Of course, a judicious sprinkle of spices, some maple syrup and even a bit of sweet potato can deepen and enhance the flavor.
The Taste Tests
My journey to learn the art and science of the ideal pie has been long. Very, very long. I’ve baked a total of 10 pies over the past three months. I wanted to perfect my pie by Thanksgiving — but that didn’t happen. Instead, I berated my Thanksgiving guests: “You’re saying it’s good, but what does that even mean? Be more constructive with your criticism!”
I faced many setbacks: I badly burned a couple of crusts. And, despite all the coaching, I curdled some custard. Take note, folks: Timers and thermometers are key.
But finally, in mid-December, I brought in two pies that combined all that I had learned to face my toughest critics yet: NPR’s Science Desk.
For one pie, I used freshly roasted squash and cream cheese. I made the other with canned pumpkin. One of the crusts had some shortening, whereas the other was pure butter. And I used a good shot of vodka in both, of course.
Each pie had its fans.
My editor, Maria Godoy*, liked the cream cheese. “It’s like creamy pumpkin… Like, if pumpkin were milk.”

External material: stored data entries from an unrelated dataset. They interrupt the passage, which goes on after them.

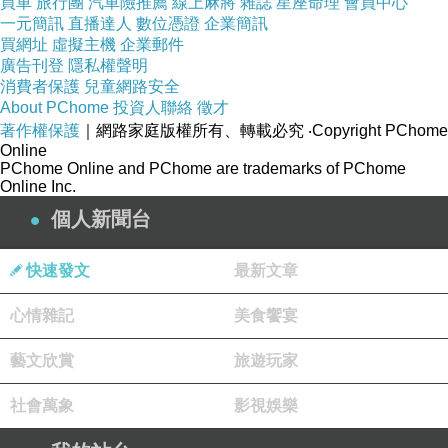
買車
旅行團
汽車險推薦
線上麻將
雜誌
星座命理
會員中心
一元簡訊
直播達人
數位憑證
企業簡訊
買網址
虛擬主機
企業郵件
廣告刊登
隱私權聲明
消費者保護
兒童網路安全
About PChome
投資人聯絡
徵才
著作權保護
｜網路家庭版權所有、轉載必究
‧Copyright PChome
Online
PChome Online and PChome are trademarks of PChome
Online Inc.
個人新聞台
快速發文
最新文章
心情雜記
美食饗宴
藝文欣賞
旅遊玩家
社會萬象
影視娛樂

NPR Skunk Bear’s Adam Cole disagreed: “Not my cup of tea.” He liked the canned pumpkin better. [*Editor’s note: Adam has an admitted preference for bland food.]
Photo editor Ryan Kellman said he was divided, insisting “I need to probably to eat a lot more of this” in order to decide.
And science correspondent Geoff Brumfield was no help at all: “I mean, I’m just here to eat some pie.”
I’m still not satisfied. A bit more ginger may have given the pies more kick. The cream cheese filling didn’t taste pumpkin-y enough, and the other one tasted perhaps too pumpkin-y. Maybe I should have baked the crusts a bit longer. Maybe I should have cooked the custard a bit less.
True perfection — and success — remain just beyond reach. Guess I’ll have to pie, pie again.